Study 1 findings indicate that references to Neurological, Death, Mental Health, and Respiratory,
were some of the most predominant categories in the past two years. Compared to 2018, Death, Mental
Health, and Respiratory health effects were more prevalent in 2019. While Death, Mental Health, and
Neurological health effects were one of the most predominant categories during 2018 and 2019, the topic
of respiratory health effects emerged as part of the top five categories in 2019. Future campaigns can
enhance awareness of adverse outcomes related to the predominant categories of health effects: Death,
Mental Health, and Neurological. Future health communication campaigns can enhance awareness of
adverse outcomes related to the predominant categories of health effects: Death, Mental Health, and
Neurological. This study may also inform specific categories of health effects that may be addressed in a
patient-provider setting. Categories of health effects such as Cancer, Cardiovascular diseases that were
not as predominant may also warrant adequate consideration, while discussing the potential long-term
health risks of vaping. Findings from Study 1 also offer insights on commonly discussed and/or
experienced health effects of e-cigarettes that may be addressed in the PMTA applications.

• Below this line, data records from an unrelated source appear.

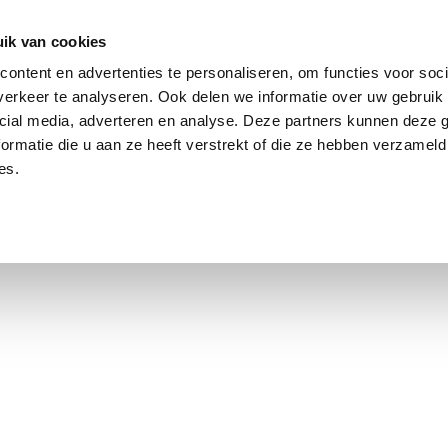
ik van cookies
ontent en advertenties te personaliseren, om functies voor soci
erkeer te analyseren. Ook delen we informatie over uw gebruik 
cial media, adverteren en analyse. Deze partners kunnen deze
ormatie die u aan ze heeft verstrekt of die ze hebben verzameld
es.
using Market
Contact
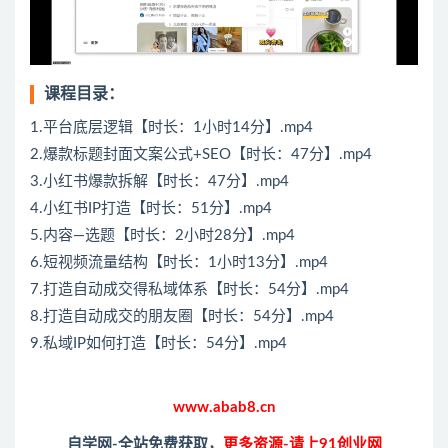
课程目录：
1.平台底层逻辑【时长：1小时14分】.mp4
2.爆款标题封面文案公式+SEO【时长：47分】.mp4
3.小红书爆款拆解【时长：47分】.mp4
4.小红书IP打造【时长：51分】.mp4
5.内容—选题【时长：2小时28分】.mp4
6.短视频流量结构【时长：1小时13分】.mp4
7.打造自动成交得私域体系【时长：54分】.mp4
8.打造自动成交的朋友圈【时长：54分】.mp4
9.私域IP如何打造【时长：54分】.mp4
www.abab8.cn
自学网-全站免费获取，
更多资源-请上91创业网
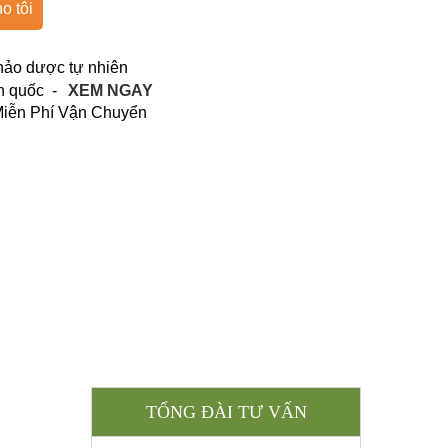
o tôi
hảo dược tự nhiên
n quốc -
XEM NGAY
 Miễn Phí Vận Chuyển
TỔNG ĐÀI TƯ VẤN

Study 2 findings highlight that the majority of posts were classified as Pro-Stance toward E-
Cigarettes followed by Anti-Stance, and Neutral-Stance. Neurological was commonly associated with a
Pro-Stance followed Mental Health, and Respiratory. Contrary to the hypothesis, Pain was significantly
less likely to be pro-e-cigarette compared Mental Health Effects. This study describes the varying
positions toward e-cigarette use as they relate to perceived health effects from use. While some e-cigarette
users discuss a health issue in a negative frame towards e-cigarettes, these attitudes were not universal.
Interventions could be designed around discussions of posts to Twitter however findings may only be
57
limited to those with negative stances. Further research is needed to identify ways to communicate the
health risks of e-cigarette use.
Study 3 explored key topics of discussion at the intersection of the Triangulum. Person tagging
was the most predominant topic across all intersections. Discussions about Illicit products in the
marketplace was one of the key topics at in the intersection of e-cigarettes, combustible tobacco, and
marijuana. Enhanced regulatory enforcement efforts to regulate sales of unauthorized products are also
warranted. Blunts and Cigars was a predominant topic at the intersection of combustible tobacco and
marijuana. Future tobacco prevention interventions addressing the use of other substances with tobacco
products, can limit the progression of vulnerable populations to more addictive or harmful health
behaviors. Product features was a key topic among e-cigarette and marijuana-related conversations.
FDA’s regulatory efforts may consider regulating appealing product features highlighting health benefits.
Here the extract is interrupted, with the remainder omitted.